The lucid.data.tokenizers package provides tokenizer interfaces for text pipelines. It focuses on converting text into token ids and reconstructing text from ids in a way that integrates cleanly with Lucid tensors and data loaders.

Overview

Key responsibilities of a tokenizer in Lucid:

  • Split text into token units.

  • Convert tokens to integer ids for model input.

  • Convert ids back to readable text.

  • Handle special tokens such as [PAD], [UNK], [BOS], and [EOS].
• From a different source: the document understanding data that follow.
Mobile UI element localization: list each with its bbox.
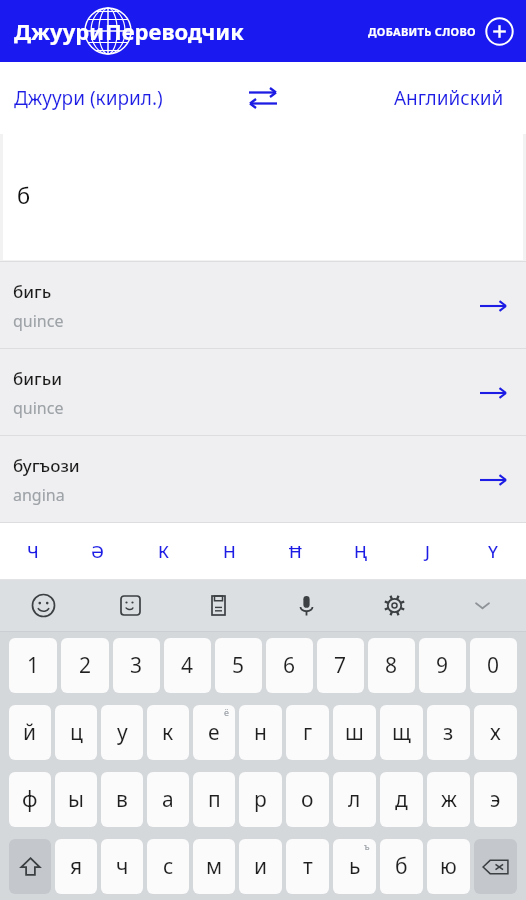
staticText: 8 — [385, 651, 398, 680]
button[interactable]: х — [474, 705, 517, 760]
button[interactable]: К — [130, 523, 196, 579]
staticText: бугъози — [13, 454, 80, 477]
button[interactable]: Ч — [0, 523, 65, 579]
staticText: б — [17, 180, 31, 210]
staticText: 1 — [27, 651, 40, 680]
button[interactable]: Stickers — [87, 580, 174, 631]
button[interactable]: Clipboard — [174, 580, 262, 631]
button[interactable]: в — [101, 772, 143, 827]
button[interactable]: к — [147, 705, 189, 760]
button[interactable]: ч — [101, 839, 143, 894]
staticText: Джуури (кирил.) — [14, 85, 163, 111]
button[interactable]: а — [147, 772, 189, 827]
staticText: ф — [22, 785, 38, 814]
staticText: quince — [13, 397, 64, 419]
staticText: я — [70, 852, 83, 881]
staticText: щ — [392, 718, 411, 747]
staticText: ц — [70, 718, 83, 747]
staticText: Ү — [488, 540, 498, 563]
staticText: к — [162, 718, 174, 747]
button[interactable]: ДОБАВИТЬ СЛОВО — [364, 9, 518, 54]
button[interactable]: н — [239, 705, 282, 760]
button[interactable]: ы — [55, 772, 97, 827]
button[interactable]: Английский — [386, 77, 526, 119]
button[interactable]: п — [193, 772, 235, 827]
button[interactable]: бигь — [0, 262, 526, 349]
button[interactable]: Emoji — [0, 580, 87, 631]
staticText: Ħ — [289, 540, 302, 563]
staticText: ю — [440, 852, 457, 881]
button[interactable]: 9 — [419, 638, 466, 693]
button[interactable] — [3, 134, 523, 260]
staticText: ж — [441, 785, 457, 814]
button[interactable]: Ү — [460, 523, 526, 579]
staticText: quince — [13, 310, 64, 332]
button[interactable]: б — [380, 839, 423, 894]
button[interactable]: й — [9, 705, 51, 760]
button[interactable]: бигьи — [0, 349, 526, 436]
staticText: Ч — [27, 540, 39, 563]
button[interactable]: Ħ — [262, 523, 328, 579]
button[interactable]: ь — [333, 839, 376, 894]
staticText: angina — [13, 484, 65, 506]
staticText: з — [443, 718, 454, 747]
button[interactable]: 6 — [266, 638, 313, 693]
button[interactable]: 0 — [470, 638, 517, 693]
button[interactable]: щ — [380, 705, 423, 760]
button[interactable]: 8 — [368, 638, 415, 693]
staticText: ы — [68, 785, 84, 814]
button[interactable]: т — [286, 839, 329, 894]
button[interactable]: 3 — [113, 638, 160, 693]
staticText: 2 — [79, 651, 92, 680]
button[interactable]: з — [427, 705, 470, 760]
button[interactable]: 5 — [215, 638, 262, 693]
button[interactable]: с — [147, 839, 189, 894]
button[interactable]: Hide keyboard — [438, 580, 526, 631]
button[interactable]: м — [193, 839, 235, 894]
staticText: Ә — [91, 540, 104, 563]
button[interactable]: 1 — [9, 638, 57, 693]
staticText: 6 — [283, 651, 296, 680]
button[interactable]: Ә — [65, 523, 130, 579]
button[interactable]: е — [193, 705, 235, 760]
staticText: э — [490, 785, 501, 814]
button[interactable]: Swap languages — [237, 72, 289, 124]
button[interactable]: 2 — [61, 638, 109, 693]
button[interactable]: о — [286, 772, 329, 827]
button[interactable]: ц — [55, 705, 97, 760]
button[interactable]: э — [474, 772, 517, 827]
button[interactable]: Voice input — [262, 580, 350, 631]
staticText: г — [303, 718, 313, 747]
button[interactable]: л — [333, 772, 376, 827]
button[interactable]: ж — [427, 772, 470, 827]
staticText: Английский — [394, 85, 504, 111]
button[interactable]: 7 — [317, 638, 364, 693]
button[interactable]: Ј — [394, 523, 460, 579]
staticText: е — [208, 718, 220, 747]
staticText: ъ — [364, 840, 370, 852]
button[interactable]: и — [239, 839, 282, 894]
staticText: п — [208, 785, 221, 814]
staticText: й — [23, 718, 37, 747]
button[interactable]: Shift — [9, 839, 51, 894]
button[interactable]: Н — [196, 523, 262, 579]
staticText: ь — [349, 852, 361, 881]
button[interactable]: Settings — [350, 580, 438, 631]
button[interactable]: Джуури (кирил.) — [0, 77, 171, 119]
button[interactable]: Backspace — [474, 839, 517, 894]
button[interactable]: д — [380, 772, 423, 827]
staticText: о — [301, 785, 314, 814]
button[interactable]: у — [101, 705, 143, 760]
button[interactable]: 4 — [164, 638, 211, 693]
button[interactable]: бугъози — [0, 436, 526, 523]
button[interactable]: ш — [333, 705, 376, 760]
button[interactable]: Ң — [328, 523, 394, 579]
button[interactable]: ф — [9, 772, 51, 827]
staticText: 0 — [487, 651, 500, 680]
button[interactable]: ю — [427, 839, 470, 894]
button[interactable]: я — [55, 839, 97, 894]
staticText: м — [206, 852, 223, 881]
button[interactable]: г — [286, 705, 329, 760]
button[interactable]: р — [239, 772, 282, 827]
staticText: а — [162, 785, 174, 814]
  • Save and reload tokenizer state with pretrained-style APIs.

The base class is lucid.data.tokenizers.Tokenizer.

Quick Start

Single input:

from lucid.data.tokenizers import Tokenizer

tokenizer = MyTokenizer.from_pretrained("path/to/tokenizer")
ids = tokenizer.encode("hello lucid", add_special_tokens=True)
text = tokenizer.decode(ids)

Batch input (2D tensor output):

import lucid

batch_ids = tokenizer.batch_encode(
    ["hello lucid", "hi"],
    padding=True,
    return_tensor=True,
    device="cpu",
)
assert isinstance(batch_ids, lucid.Tensor)  # shape: (batch, seq_len)

Save / load:

tokenizer.save_pretrained("out/my_tokenizer")
tokenizer2 = MyTokenizer.from_pretrained("out/my_tokenizer")

Note

  • encode(…, return_tensor=True) returns a 1D lucid.LongTensor.

  • batch_encode(…, return_tensor=True) returns a 2D tensor when lengths are aligned (or when padding=True is set).

  • decode accepts both list[int] and lucid.LongTensor inputs.